University of Minnesota associate professor Shaun Kennedy estimated that 10 percent of food that consumers buy in the developed world was adulterated. Because the profit margins for foodstuffs are often within single digits, “if you dilute by 2 percent, that’s a big deal.”
He cited a report from the US’ Grocery Manufacturers Association saying that economic adulteration and counterfeiting of global food and consumer products was expected to cost the industry US$10 billion to US$15 billion a year.
“Mostly the perpetrators are not intending to cause anyone harm — that would be bad for repeat business — often they don’t understand the potential impact,” Kennedy added.

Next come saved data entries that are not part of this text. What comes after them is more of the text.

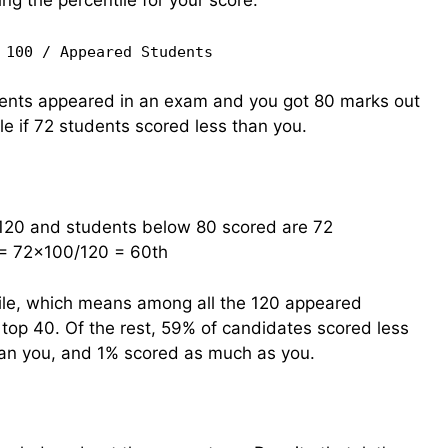
ing the percentile for your score:
 100 / Appeared Students
udents appeared in an exam and you got 80 marks out
le if 72 students scored less than you.
120 and students below 80 scored are 72
 = 72×100/120 = 60th
ile, which means among all the 120 appeared
e top 40. Of the rest, 59% of candidates scored less
an you, and 1% scored as much as you.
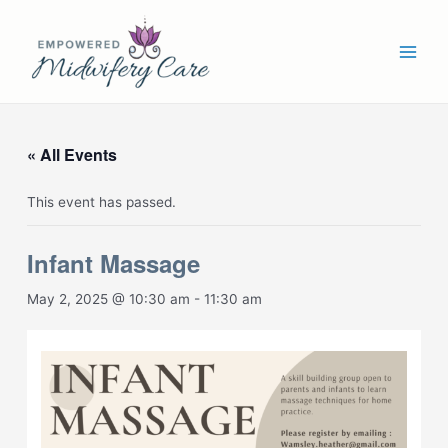
Skip
Main
to
Men
content
« All Events
This event has passed.
Infant Massage
May 2, 2025 @ 10:30 am
-
11:30 am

Investigators say a huge array of deceptions exist. Simple ones involve presenting cheap products as branded or top-quality ones, like selling catfish as sea bream, labeling farmed salmon as wild or marketing factory-produced eggs as organic or free-range. For example, in February, the German authorities began investigating about 160 farms suspected of breaking rules on organic and free-range egg production.

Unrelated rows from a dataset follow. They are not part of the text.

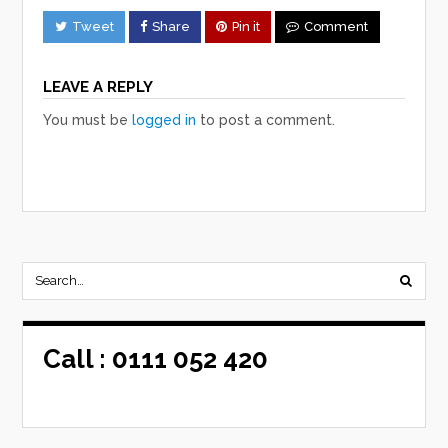
Tweet
Share
Pin it
Comment
LEAVE A REPLY
You must be
logged in
to post a comment.
Call :
0111 052 420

In other cases, cheaper ingredients are added to genuine products to increase profit margins. Sometimes vegetable oil goes into chocolate bars, or pomegranate juice, wine, coffee, honey or olive oil is adulterated with water, sweeteners or cheaper substitutes.
Whenever there is tampering, there are potential risks to health. Indian restaurants in Britain have been prosecuted for adding ground peanuts to almond powder, which poses a risk to allergy sufferers. Food experts say that engine oil is among the substances found in olive oil.

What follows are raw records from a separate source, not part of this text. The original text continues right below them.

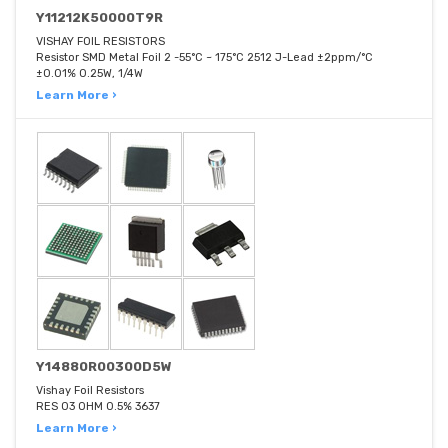
Y11212K50000T9R
VISHAY FOIL RESISTORS
Resistor SMD Metal Foil 2 -55°C ~ 175°C 2512 J-Lead ±2ppm/°C
±0.01% 0.25W, 1/4W
Learn More ›
Y14880R00300D5W
Vishay Foil Resistors
RES 03 OHM 0.5% 3637
Learn More ›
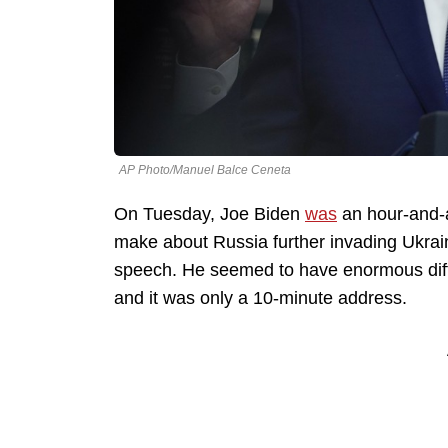
AP Photo/Manuel Balce Ceneta
On Tuesday, Joe Biden
was
an hour-and-a
make about Russia further invading Ukrai
speech. He seemed to have enormous diffic
and it was only a 10-minute address.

In a week-long food fraud crackdown last year, the French authorities seized 90.7 tonnes of fish, seafood and frogs legs whose origin was incorrectly labeled; 1 tonne of fake truffle shavings; 500kg of inedible pastries; false Parmesan cheese from the US and Egypt; and liquor from a Dutch company marketed as tequila. They also found fraudulent Web sites claiming to sell caviar.
Illegally fished and contaminated shellfish often finds its way to fish markets. Even the fish that is safe to eat may not be what consumers think it is, as shown by the case of a fish and chip shop owner in Plymouth, England, who was fined last year for selling a cheaper Asian river fish called panga as cod.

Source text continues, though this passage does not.